C'est la salle principale de la bibliothèque Malatestiana, en forme de basilique à trois nefs (celle du milieu a une voûte en berceau, celles des côtés sont croisées), où un effet scénographique agréable est déclenché par le rythme des colonnes et par la lumière diffusée par la rangée de fenêtres latérales et par la rosace centrale. Dans les nefs latérales se trouvent 58 plutei (armoires-lecteurs) en bois de pin maritime, auxquels sont fixés, avec les chaînes originales en forme de pommes de pin ou de glands en fer forgé, les anciens manuscrits enluminés réalisés, entre autres, par Giovanni da Epinal et Jacopo della Pergola (copiste du splendide De Civitate Dei d'Agostino) et peut-être par le célèbre enlumineur Taddeo Crivelli.
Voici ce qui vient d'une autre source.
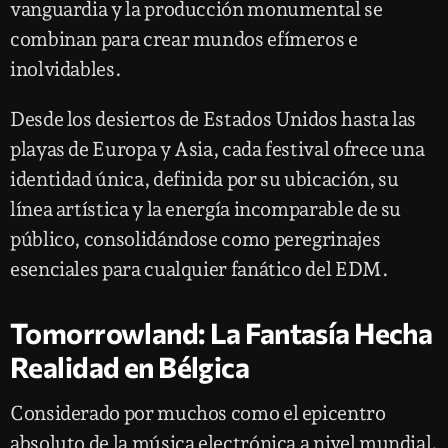
vanguardia y la producción monumental se
combinan para crear mundos efímeros e
inolvidables.
Desde los desiertos de Estados Unidos hasta las
playas de Europa y Asia, cada festival ofrece una
identidad única, definida por su ubicación, su
línea artística y la energía incomparable de su
público, consolidándose como peregrinajes
esenciales para cualquier fanático del EDM.
Tomorrowland: La Fantasía Hecha
Realidad en Bélgica
Considerado por muchos como el epicentro
absoluto de la música electrónica a nivel mundial,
On n'entre qu'accompagné et uniquement au début de la salle, il n'est pas possible d'aller plus loin car tout reste intact comme il est resté depuis 600 ans. La lumière est uniquement naturelle, sans électricité, ni chauffage pour ne pas altérer le microclimat nécessaire à la conservation des précieux manuscrits enluminés.
Une curiosité : le long des murs de la bibliothèque, il y a environ 240 graffitis, dessins, dates et signatures encore lisibles. Autrefois, ils n'étaient pas considérés comme un acte de vandalisme, mais comme un témoignage de la présence et du passage dans la bibliothèque. Celui qui porte le nom de Lucrezia B. pourrait être celui de Lucrezia Borgia, qui est passée par Césène et a été l'invitée de son frère en 1502.